── PROVIDED DATA ──
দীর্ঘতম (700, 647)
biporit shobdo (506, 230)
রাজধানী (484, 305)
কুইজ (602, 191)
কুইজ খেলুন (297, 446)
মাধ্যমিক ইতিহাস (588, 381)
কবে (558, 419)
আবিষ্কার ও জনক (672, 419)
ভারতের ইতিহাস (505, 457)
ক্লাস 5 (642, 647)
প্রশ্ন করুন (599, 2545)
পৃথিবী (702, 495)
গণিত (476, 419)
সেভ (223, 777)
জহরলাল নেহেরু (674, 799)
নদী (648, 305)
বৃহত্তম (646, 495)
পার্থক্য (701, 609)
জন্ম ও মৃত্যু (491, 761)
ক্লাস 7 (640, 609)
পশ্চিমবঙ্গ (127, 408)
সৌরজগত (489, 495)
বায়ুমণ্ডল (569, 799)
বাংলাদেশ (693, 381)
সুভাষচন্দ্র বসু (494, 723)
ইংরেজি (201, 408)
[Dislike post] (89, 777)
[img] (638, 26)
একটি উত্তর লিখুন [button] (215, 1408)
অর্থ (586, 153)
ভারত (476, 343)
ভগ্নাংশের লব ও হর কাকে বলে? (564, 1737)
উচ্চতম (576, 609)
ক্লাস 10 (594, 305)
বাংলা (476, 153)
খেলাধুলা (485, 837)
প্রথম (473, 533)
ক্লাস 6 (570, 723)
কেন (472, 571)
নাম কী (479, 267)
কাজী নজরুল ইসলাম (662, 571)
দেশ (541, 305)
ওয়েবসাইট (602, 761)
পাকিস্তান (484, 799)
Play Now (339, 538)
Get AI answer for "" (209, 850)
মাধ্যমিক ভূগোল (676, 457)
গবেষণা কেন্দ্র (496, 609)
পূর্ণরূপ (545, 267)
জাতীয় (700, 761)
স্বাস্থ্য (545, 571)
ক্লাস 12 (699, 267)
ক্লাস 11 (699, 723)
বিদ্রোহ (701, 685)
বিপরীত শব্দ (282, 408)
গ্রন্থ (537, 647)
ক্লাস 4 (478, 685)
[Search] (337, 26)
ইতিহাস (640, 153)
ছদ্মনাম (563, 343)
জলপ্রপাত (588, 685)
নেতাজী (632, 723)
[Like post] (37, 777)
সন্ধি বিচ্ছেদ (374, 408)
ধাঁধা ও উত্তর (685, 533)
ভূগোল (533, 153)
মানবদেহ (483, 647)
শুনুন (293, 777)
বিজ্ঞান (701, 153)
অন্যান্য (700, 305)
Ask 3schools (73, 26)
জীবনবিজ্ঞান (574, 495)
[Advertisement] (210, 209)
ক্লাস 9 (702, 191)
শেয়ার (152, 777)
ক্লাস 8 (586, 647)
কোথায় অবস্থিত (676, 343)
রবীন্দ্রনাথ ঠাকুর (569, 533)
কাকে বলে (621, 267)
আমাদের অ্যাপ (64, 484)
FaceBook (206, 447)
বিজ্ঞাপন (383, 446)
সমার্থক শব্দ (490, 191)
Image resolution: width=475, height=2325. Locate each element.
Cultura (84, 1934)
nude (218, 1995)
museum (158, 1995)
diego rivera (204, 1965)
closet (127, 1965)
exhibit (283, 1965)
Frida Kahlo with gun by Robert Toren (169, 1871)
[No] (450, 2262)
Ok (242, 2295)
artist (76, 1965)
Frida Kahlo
───
## [PROBLEM DETAILS]
From the data above, copy each line that has the string "Kahlo".

## [FINISHED TASK]
Frida Kahlo with gun by Robert Toren (169, 1871)
Frida Kahlo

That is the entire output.